In den beiden Handlungsfeldern, die für eine gute Familienpolitik stehen, beim Arbeitsmarkt und der Vereinbarkeit von Beruf und Familie, schneidet Hamburg besonders gut ab. Es tut mir Leid, dass ich Ihnen das sagen muss.

(Beifall bei der CDU)

Dieses Handlungsfeld finde ich besonders spannend. Es zeigt nämlich, wie politisches Handeln Folgen zeigt. Im Vergleich zu den anderen Großstädten liegen wir deutlich vorne. Die ausgezeichnete und überdurchschnittliche Wirtschafts- und Arbeitsmarktentwicklung - wir haben vorhin ausgiebig darüber gesprochen - kommt Hamburgs

Familien zugute. Unser Hamburger Kita-Gutscheinsystem, der Rechtsanspruch auf Kinderbetreuung für Berufstätige - genau in dem Umfange, wie es die Berufstätigkeit erfordert - sind zentrale Leistungsfaktoren für unsere Hamburger Familien.

(Beifall bei der CDU)

Meine Damen und Herren von den Oppositionsparteien, Sie behaupten immer wieder, Sie könnten alles besser. Diese Chance hatten Sie von 1997 bis 2001.

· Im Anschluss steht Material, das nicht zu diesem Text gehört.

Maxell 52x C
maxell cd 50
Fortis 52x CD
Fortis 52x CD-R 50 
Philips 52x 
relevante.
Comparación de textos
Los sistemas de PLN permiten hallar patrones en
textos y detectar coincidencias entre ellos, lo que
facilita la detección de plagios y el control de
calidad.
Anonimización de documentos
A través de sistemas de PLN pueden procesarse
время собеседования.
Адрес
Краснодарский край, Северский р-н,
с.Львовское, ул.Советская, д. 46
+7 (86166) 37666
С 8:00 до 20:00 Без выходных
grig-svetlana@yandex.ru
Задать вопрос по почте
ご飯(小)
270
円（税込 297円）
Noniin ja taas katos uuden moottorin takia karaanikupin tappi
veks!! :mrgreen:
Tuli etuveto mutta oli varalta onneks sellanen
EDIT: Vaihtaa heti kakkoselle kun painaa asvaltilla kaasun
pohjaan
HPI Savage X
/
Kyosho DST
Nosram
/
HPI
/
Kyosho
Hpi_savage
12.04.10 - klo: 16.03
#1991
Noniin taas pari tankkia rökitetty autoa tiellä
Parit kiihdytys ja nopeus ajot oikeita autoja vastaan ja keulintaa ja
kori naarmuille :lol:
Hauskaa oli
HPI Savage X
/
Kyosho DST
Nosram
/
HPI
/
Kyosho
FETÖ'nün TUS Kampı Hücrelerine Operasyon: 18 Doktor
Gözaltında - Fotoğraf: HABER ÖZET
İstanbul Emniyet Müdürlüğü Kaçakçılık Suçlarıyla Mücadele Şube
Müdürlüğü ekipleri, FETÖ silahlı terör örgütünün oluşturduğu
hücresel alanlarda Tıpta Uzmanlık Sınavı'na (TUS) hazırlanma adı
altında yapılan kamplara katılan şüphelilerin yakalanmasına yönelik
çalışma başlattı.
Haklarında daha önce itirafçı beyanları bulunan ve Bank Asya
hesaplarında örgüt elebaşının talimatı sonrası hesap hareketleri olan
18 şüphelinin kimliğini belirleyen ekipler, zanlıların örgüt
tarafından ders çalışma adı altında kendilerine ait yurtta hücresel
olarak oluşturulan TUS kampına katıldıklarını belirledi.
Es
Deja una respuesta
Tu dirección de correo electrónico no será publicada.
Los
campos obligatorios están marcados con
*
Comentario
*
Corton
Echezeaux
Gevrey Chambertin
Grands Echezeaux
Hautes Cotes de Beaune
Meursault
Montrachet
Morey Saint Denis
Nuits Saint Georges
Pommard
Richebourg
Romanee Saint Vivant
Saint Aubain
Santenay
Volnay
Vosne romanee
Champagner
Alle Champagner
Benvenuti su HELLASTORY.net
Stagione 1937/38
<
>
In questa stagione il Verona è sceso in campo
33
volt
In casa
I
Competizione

Hier Ihre familienpolitischen Werte aus dem Jahre 2001 gegenüber unseren im Jahre 2006.

Stichwort Kinderbetreuung: Der Versorgungsgrad im Krippenbereich war 2001 15 Prozent, 2006 lag er über 19 Prozent.

(Vereinzelter Beifall bei der CDU)

Der Versorgungsgrad im Elementarbereich war 2001 80 Prozent und 2006 88 Prozent.

Stichwort Arbeitsmarkt: Die Erwerbsquote war in Hamburg 2001 knapp 60 Prozent, 2006 lag sie über 75 Prozent.

(Beifall bei der CDU)

Die Frauenerwerbsquote war 2001 51 Prozent und 2006 lag sie über 70 Prozent.